Apparently a chimp on a typewriter “writes” it. A sequel to the original Carroll tales, Burton’s Wonderland tells the story of a grown-up Alice who, having just escaped an unwelcome marriage proposal, flees to the long-forgotten Wonderland of her childhood. Yet again following the White Rabbit down his rabbit hole, Alice is once more put through the Wonderland wringer. How does she fit through the little door? Drink the bottle labeled “Drink Me.” How does she grow to a size large enough to reach the key she left on the now much-too-tall table? Eat the cookie frosted “Eat Me.” Sound familiar? Well, it does to the White Rabbit, as well, as indicated by the off-screen voice noting, “You’d think she’d remember this from the last time.” This kind of clever commentary sets up for an intriguing reflexive narrative that confronts the Alice in Wonderland mythology while weaving a new addition to it.
Damn it! I’ve said it a thousand times!

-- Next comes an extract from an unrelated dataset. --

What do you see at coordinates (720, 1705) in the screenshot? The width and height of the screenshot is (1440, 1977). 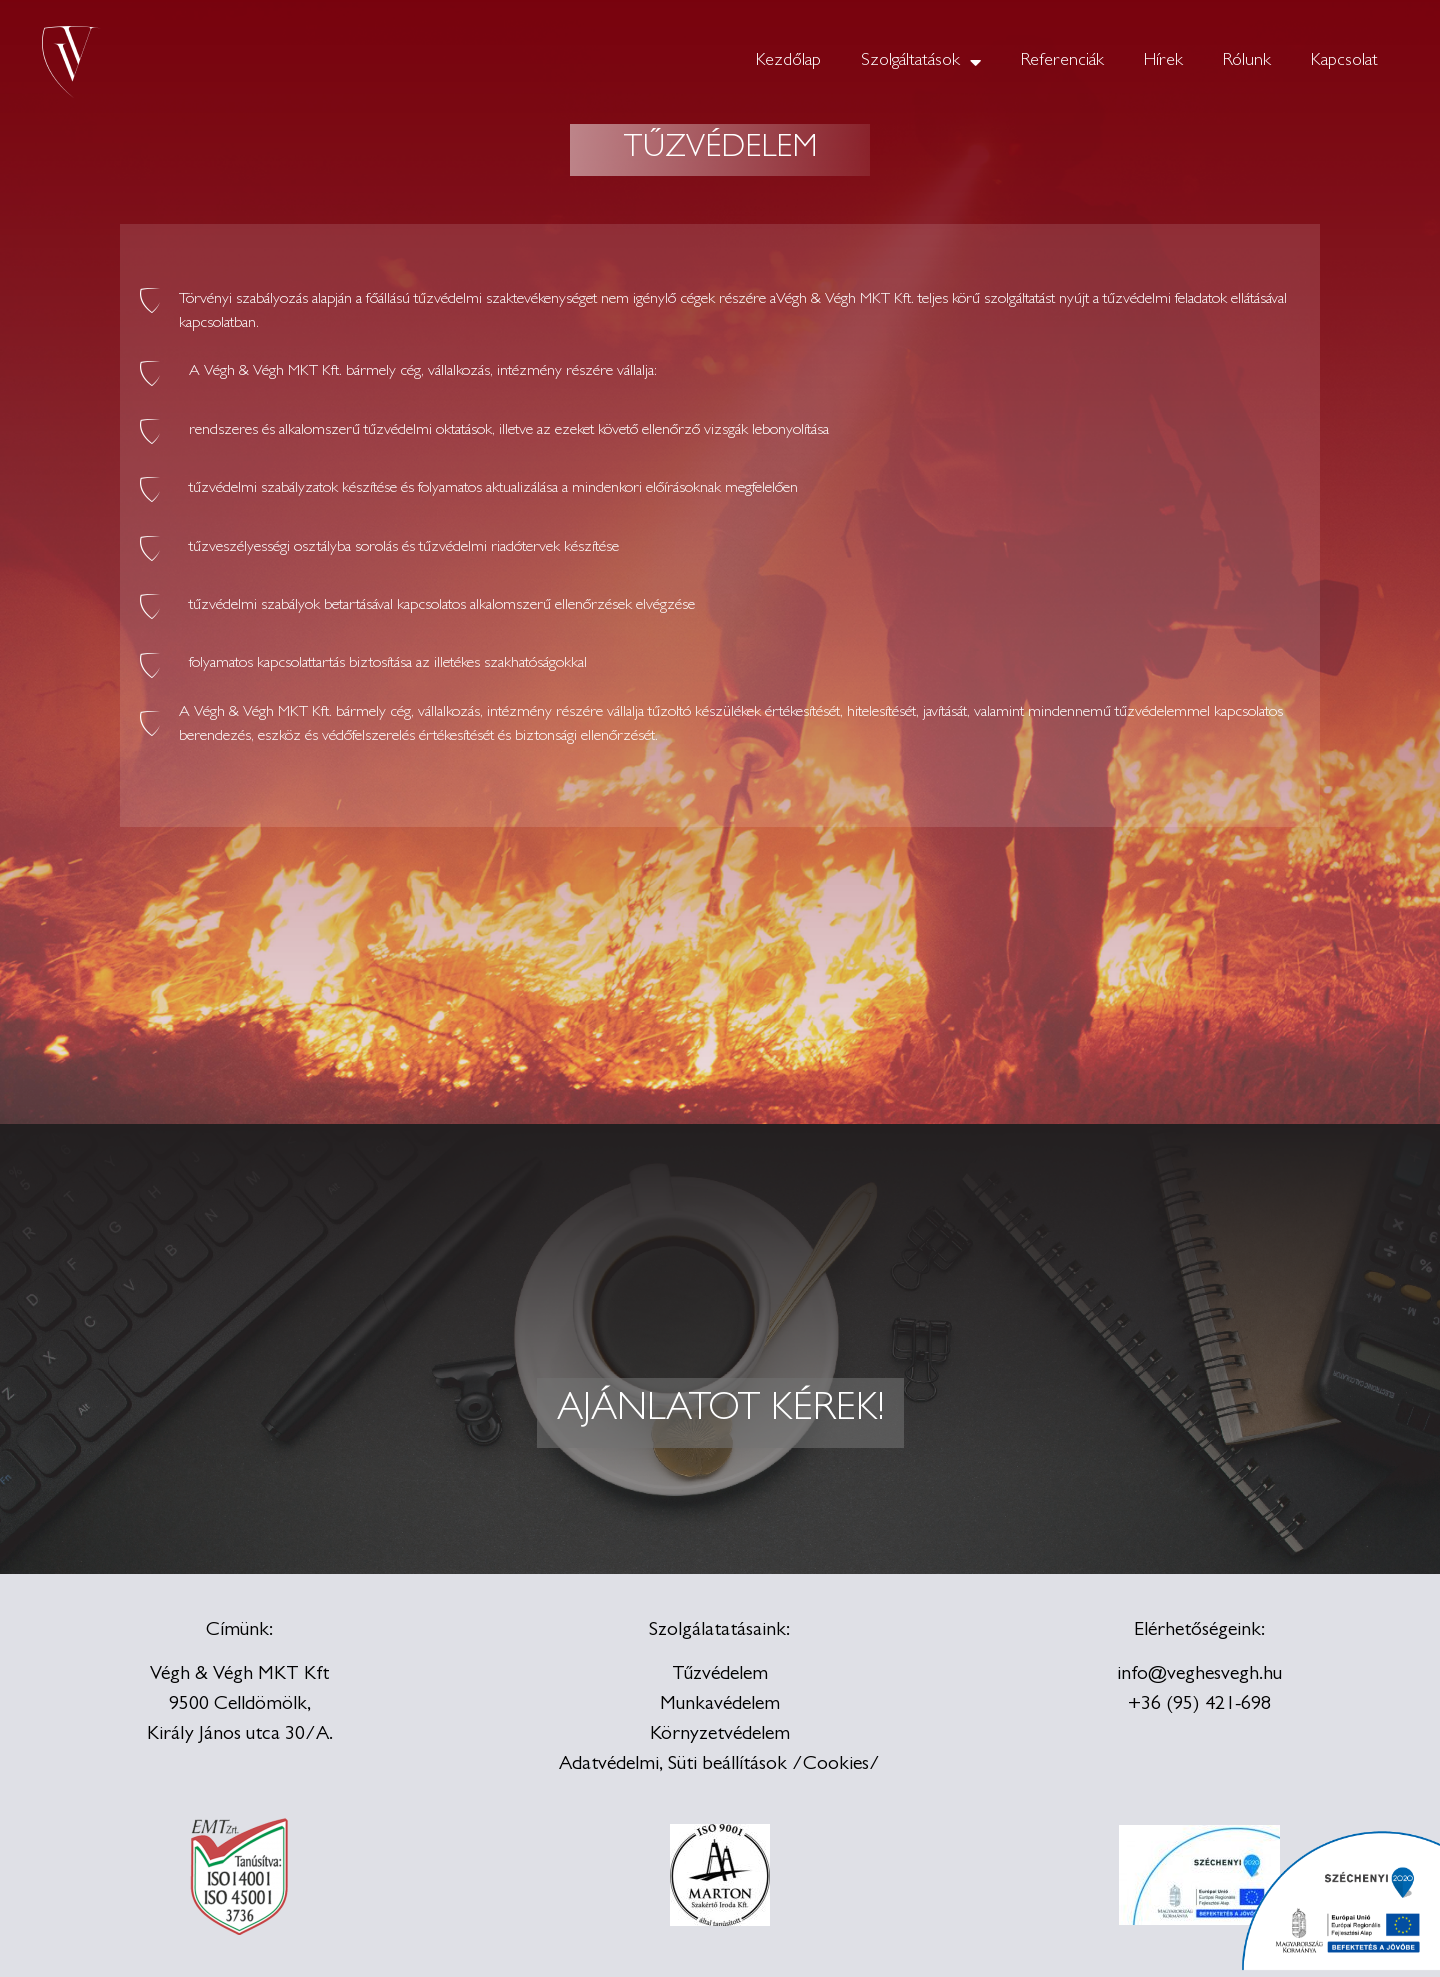 I see `Munkavédelem` at bounding box center [720, 1705].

It’s not a dragon, it’s a Jabberwocky, I tell you.
Unfortunately, the film doesn’t follow through on this set-up. Instead, it devolves from there into a simplistic and trite tale, which pits Alice against…dun dun duhhh…a dragon! (Hold for gasp.) Yes, a dragon. Now they call it a Jabberwocky, an admirable incorporation of the Carroll poem featured in Through the Looking-Glass, but it is nothing more than a dragon. Argh! A dragon slaying tale…seriously? I say again, argh! Burton and screenwriter Linda Woolverton do their best to weave in as many Wonderland staples as possible (the tea party, the hookah toking caterpillar, beheadings decreed by the Red Queen, the portly Tweedle twins, etc.) but to no avail. The insertion of these expected inclusions are half-hearted. There is no more the attempt at reflexivity established by the White Rabbit’s earlier commentary. Instead, each new inclusion plays out like a Carroll criteria list being mechanically checked off.

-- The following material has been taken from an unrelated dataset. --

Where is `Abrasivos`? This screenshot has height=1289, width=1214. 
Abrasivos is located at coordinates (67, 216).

Herein lies the real atrocity of the film. Despite the set-up of an original Alice story, Burton doesn’t attempt anything new with his film. Instead it feels like stale Alice references pasted to a throwaway storyline. There’s nothing to love about this film, but there is nothing to really hate, either. This is the reason for my frigid response to the film and also my delayed review. This film is so blatantly middle-of-the-road that it is dually uninteresting and uninspiring, thus the lag between my viewing of the film nearly two weeks ago and the writing of the review today.
Take my advice. Let the rabbit be.
So, while this film has all the macabre expected in a Burton picture, and while the pairing of Alice and Burton seems a wondrous match, the end result is as meek as a titmouse. Take my advice: let the White Rabbit descend down its rabbit hole alone this time.